Tenaga Pendidik Mendukung Pembatasan Media Sosial untuk Tingkatkan Kemandirian Anak

Oleh Aditya Yohan
SHARE   :

Tenaga Pendidik Mendukung Pembatasan Media Sosial untuk Tingkatkan Kemandirian Anak
Foto: (Sumber : Sejumlah anak sedang bermain di area sekolah Cendikia Berseri menjelang pulang sekolah di Jalan Letjen Hertasning Makassar, Sulawesi Selatan. ANTARA/Darwin Fatir..)

Pantau - Kalangan tenaga pendidik di Makassar menilai kebijakan pembatasan media sosial bagi anak di bawah 16 tahun oleh Kementerian Komunikasi dan Digital sudah tepat untuk meningkatkan kemandirian serta melindungi anak dari konten negatif.

Dampak Gadget terhadap Perkembangan Anak

Kepala Sekolah RA Cendikia Berseri Zamzani Anwar menyatakan dukungan terhadap kebijakan tersebut dengan menekankan pentingnya kerja sama antara orang tua dan guru dalam membatasi penggunaan gadget.

"Kami sebagai tenaga pendidik sangat mendukung kebijakan pemerintah. Tentu dengan bantuan orang tua di rumah bekerja sama guru di sekolah ikut membatasi penggunaan gadget bagi anak di bawah 16 tahun," ungkapnya.

Ia menjelaskan bahwa penggunaan gadget memiliki dampak positif dan negatif, di mana anak dapat memperoleh pengetahuan namun juga berisiko terpapar konten tidak mendidik.

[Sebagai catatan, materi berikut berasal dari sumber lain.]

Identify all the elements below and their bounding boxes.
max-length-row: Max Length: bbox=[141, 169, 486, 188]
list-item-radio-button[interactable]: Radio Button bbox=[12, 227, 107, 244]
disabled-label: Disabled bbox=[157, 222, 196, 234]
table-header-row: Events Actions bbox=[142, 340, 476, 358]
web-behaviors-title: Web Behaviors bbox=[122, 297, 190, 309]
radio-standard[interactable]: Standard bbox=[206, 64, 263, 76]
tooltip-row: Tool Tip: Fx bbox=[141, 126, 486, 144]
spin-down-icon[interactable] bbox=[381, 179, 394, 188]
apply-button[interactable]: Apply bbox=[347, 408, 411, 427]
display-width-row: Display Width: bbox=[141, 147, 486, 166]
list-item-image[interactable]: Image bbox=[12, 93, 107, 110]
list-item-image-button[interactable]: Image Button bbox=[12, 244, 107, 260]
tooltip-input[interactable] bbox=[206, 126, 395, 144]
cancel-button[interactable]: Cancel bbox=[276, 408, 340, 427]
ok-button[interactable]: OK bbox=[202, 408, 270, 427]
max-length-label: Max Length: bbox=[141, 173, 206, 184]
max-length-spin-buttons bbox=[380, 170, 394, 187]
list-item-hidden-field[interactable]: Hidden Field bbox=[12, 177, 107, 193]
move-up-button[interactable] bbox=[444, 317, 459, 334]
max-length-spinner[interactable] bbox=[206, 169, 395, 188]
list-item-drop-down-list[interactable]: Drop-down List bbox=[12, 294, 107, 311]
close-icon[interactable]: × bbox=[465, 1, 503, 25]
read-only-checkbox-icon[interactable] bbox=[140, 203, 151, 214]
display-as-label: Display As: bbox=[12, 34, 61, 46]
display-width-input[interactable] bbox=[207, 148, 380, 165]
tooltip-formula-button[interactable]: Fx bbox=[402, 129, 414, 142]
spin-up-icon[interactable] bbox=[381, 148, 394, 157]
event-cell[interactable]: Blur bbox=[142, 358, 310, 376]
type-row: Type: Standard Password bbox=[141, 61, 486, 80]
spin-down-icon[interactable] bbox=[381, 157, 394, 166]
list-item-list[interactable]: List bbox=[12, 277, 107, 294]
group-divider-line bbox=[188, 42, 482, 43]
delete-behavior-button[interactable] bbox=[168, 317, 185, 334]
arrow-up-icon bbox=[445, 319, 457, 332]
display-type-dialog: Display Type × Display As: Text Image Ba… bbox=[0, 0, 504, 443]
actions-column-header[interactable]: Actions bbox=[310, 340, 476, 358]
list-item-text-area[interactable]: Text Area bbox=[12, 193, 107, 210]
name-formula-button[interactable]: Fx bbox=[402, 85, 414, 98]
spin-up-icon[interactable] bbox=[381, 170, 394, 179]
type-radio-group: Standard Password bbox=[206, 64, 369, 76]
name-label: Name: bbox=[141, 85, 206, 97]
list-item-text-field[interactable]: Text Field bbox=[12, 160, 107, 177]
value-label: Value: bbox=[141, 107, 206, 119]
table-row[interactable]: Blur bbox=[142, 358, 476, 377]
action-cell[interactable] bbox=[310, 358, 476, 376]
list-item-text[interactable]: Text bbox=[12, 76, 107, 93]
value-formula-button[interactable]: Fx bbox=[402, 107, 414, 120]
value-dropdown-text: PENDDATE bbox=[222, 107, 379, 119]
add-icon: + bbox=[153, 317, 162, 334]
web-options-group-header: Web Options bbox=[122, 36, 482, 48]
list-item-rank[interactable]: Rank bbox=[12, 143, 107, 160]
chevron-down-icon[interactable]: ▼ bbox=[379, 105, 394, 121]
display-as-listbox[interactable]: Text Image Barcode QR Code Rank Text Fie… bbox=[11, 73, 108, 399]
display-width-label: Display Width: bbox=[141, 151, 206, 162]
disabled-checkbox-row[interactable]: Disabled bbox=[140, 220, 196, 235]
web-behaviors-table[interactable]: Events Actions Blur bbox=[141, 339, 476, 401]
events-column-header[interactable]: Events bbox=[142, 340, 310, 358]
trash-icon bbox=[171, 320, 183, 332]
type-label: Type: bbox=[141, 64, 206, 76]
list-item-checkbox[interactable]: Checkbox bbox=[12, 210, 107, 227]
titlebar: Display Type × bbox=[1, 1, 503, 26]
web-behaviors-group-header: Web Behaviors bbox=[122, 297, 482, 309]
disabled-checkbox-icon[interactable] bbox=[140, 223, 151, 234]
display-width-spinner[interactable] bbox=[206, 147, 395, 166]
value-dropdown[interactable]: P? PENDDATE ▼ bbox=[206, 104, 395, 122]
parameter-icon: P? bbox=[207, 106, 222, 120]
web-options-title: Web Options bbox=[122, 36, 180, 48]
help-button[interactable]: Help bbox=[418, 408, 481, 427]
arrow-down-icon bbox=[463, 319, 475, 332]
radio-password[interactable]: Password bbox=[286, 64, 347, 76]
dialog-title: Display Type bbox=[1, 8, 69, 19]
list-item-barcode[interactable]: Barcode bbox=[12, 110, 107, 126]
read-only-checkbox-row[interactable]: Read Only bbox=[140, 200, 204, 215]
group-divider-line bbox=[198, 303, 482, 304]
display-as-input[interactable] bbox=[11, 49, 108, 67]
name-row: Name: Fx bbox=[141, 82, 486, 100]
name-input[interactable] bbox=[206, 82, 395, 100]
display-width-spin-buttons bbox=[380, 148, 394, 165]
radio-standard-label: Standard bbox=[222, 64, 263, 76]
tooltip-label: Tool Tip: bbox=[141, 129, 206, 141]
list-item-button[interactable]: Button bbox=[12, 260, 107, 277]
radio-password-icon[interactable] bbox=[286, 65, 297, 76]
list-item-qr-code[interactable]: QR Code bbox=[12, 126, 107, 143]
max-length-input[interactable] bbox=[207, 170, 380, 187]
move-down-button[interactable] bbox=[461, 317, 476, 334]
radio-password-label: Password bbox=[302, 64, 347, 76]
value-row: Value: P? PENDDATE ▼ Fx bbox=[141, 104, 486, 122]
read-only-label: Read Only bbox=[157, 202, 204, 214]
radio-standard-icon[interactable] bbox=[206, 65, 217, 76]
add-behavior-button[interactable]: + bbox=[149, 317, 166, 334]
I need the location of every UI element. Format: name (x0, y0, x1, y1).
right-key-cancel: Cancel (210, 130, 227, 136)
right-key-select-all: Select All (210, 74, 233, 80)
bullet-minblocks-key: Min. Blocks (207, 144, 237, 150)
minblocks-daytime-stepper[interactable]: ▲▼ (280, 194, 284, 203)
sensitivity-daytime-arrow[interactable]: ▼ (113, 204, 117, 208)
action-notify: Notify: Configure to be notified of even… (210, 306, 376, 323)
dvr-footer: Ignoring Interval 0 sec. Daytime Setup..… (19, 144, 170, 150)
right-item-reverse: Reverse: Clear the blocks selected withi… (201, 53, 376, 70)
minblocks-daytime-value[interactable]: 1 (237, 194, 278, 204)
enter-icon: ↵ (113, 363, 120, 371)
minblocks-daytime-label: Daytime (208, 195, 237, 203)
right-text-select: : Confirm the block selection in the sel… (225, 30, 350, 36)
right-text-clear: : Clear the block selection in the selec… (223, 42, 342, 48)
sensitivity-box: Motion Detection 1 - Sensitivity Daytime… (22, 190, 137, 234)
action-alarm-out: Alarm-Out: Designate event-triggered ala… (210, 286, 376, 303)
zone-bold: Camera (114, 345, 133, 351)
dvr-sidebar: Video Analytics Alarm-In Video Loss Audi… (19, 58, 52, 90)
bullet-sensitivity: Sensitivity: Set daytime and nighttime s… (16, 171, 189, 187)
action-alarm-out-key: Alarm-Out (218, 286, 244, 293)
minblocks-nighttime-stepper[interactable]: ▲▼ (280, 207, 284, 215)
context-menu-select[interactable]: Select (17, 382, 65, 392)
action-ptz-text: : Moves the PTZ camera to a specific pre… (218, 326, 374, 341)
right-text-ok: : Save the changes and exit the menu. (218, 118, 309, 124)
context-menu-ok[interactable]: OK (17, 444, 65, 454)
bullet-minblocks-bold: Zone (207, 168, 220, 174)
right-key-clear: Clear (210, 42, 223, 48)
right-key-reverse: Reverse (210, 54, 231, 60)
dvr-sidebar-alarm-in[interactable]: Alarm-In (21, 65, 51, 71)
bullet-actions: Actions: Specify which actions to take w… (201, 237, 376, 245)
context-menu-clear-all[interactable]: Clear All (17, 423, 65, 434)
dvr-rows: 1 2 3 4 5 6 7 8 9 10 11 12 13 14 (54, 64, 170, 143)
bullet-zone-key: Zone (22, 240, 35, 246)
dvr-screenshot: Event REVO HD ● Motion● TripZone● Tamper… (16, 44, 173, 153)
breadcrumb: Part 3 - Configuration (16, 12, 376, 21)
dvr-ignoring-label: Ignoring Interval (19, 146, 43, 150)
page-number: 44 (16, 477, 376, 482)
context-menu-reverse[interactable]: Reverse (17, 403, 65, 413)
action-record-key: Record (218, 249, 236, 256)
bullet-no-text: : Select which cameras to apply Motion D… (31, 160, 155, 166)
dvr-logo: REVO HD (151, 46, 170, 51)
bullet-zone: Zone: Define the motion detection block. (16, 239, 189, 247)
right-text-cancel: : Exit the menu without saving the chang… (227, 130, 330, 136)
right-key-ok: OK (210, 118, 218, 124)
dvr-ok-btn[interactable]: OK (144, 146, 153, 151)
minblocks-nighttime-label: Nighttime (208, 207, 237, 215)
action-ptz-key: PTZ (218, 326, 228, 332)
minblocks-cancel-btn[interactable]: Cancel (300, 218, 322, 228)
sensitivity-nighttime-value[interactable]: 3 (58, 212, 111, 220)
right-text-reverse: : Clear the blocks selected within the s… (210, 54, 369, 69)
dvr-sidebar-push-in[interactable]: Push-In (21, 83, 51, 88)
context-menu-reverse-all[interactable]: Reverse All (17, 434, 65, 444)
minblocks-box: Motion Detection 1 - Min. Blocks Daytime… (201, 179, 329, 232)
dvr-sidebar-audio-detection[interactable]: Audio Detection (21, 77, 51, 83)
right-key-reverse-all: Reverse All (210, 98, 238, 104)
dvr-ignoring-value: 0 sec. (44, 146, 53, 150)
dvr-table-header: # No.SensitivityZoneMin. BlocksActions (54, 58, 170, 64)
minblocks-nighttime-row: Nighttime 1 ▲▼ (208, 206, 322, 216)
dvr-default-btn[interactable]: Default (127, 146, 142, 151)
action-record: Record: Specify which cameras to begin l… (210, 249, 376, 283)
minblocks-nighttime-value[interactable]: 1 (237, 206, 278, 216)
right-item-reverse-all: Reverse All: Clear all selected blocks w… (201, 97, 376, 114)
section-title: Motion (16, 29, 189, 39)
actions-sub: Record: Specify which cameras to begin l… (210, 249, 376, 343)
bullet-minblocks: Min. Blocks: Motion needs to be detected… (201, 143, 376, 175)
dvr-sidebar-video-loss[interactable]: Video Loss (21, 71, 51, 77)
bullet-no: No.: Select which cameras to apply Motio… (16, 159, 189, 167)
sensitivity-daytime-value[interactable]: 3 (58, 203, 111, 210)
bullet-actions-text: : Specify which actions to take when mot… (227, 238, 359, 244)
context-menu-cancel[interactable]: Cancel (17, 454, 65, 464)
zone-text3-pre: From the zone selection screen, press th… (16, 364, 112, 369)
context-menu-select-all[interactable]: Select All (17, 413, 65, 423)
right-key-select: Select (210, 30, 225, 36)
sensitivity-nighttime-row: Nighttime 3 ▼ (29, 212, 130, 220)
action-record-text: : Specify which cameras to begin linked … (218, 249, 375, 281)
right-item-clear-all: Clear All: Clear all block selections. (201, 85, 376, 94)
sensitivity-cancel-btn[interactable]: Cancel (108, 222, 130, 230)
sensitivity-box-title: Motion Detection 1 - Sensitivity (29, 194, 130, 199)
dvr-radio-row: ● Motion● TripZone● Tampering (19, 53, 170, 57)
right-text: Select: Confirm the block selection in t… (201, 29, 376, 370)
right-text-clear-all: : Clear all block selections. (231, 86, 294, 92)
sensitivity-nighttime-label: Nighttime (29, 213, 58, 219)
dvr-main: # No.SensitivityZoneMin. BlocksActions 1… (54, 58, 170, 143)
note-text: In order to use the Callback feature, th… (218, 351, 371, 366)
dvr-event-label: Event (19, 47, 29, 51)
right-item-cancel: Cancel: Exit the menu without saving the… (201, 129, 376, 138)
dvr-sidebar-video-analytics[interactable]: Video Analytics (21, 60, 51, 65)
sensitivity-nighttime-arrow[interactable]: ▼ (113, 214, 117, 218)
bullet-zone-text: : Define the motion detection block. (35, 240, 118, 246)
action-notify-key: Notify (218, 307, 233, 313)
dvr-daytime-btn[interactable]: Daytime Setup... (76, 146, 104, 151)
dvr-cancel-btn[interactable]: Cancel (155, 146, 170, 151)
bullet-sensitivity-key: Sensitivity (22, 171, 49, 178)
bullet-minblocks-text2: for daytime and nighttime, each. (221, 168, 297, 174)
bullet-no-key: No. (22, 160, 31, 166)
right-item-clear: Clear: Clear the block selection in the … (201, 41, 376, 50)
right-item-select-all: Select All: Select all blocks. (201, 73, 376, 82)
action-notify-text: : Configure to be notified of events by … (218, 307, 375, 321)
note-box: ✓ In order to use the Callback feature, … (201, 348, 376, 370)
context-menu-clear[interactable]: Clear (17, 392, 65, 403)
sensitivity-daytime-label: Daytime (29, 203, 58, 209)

"Apalagi sekarang, banyak sekali anak-anak yang kita jumpai itu mengalami kurang bisa fokus, terus ada beberapa perkembangan yang terhambat seperti speech delay," ujarnya.

Penerapan Aturan dan Manfaat bagi Interaksi Sosial

Sekolah telah menerapkan larangan membawa ponsel bagi siswa serta mengimbau orang tua untuk membatasi penggunaan gadget di rumah.

"Kami berharap kebijakan ini, literasi anak bisa lebih ditingkatkan, karena ada banyak sekali pilihan bisa dijumpai. Misalnya, mereka bisa mendapatkan informasi dari buku, berbincang lebih lama dengan orang tuanya dengan berbagai pengalaman belajar di sekolah," katanya.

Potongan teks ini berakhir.